For the expression of P16INK4A, a score of 0 was assigned to cases showing no expression at all. Expression in <30% of cells in mucinous glands was scored as 1, expression in 30–90% of cells in mucinous glands was scored as 2, and expression in >90% of the cells in mucinous glands was scored as 3.

ER were uniformly expressed in the endometrial stroma in most cases, but decreased in some mucinous endometrial glands. Thus, cases showing a complete loss of ER in mucinous glands were scored as 0, cases with some glands showing partial loss were scored as 1, and cases with all glands and stroma showing diffuse immunopositive staining were scored as 2.
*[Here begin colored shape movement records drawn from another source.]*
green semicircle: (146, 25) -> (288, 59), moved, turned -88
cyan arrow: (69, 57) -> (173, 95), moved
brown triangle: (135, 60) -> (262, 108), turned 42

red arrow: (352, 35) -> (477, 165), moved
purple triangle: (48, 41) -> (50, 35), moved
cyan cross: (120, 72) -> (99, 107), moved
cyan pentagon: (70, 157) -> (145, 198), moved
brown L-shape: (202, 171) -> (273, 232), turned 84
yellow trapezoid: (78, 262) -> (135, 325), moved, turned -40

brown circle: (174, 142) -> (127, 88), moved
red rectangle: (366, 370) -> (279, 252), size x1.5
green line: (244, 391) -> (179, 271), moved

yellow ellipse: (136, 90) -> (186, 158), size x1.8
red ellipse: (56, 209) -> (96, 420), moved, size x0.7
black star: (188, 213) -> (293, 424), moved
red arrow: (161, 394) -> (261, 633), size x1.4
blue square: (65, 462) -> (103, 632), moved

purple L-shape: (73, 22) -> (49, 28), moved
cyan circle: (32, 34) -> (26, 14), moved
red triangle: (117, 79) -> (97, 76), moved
PR were uniformly expressed in the endometrial stroma in most cases, but expression in mucinous endometrial glands was variable. Thus, cases showing a complete loss of PR in mucinous glands were scored as 0, cases where some glands were immunopositive were scored as 1, and cases with diffuse immunopositive staining in all glands and stroma were scored as 2.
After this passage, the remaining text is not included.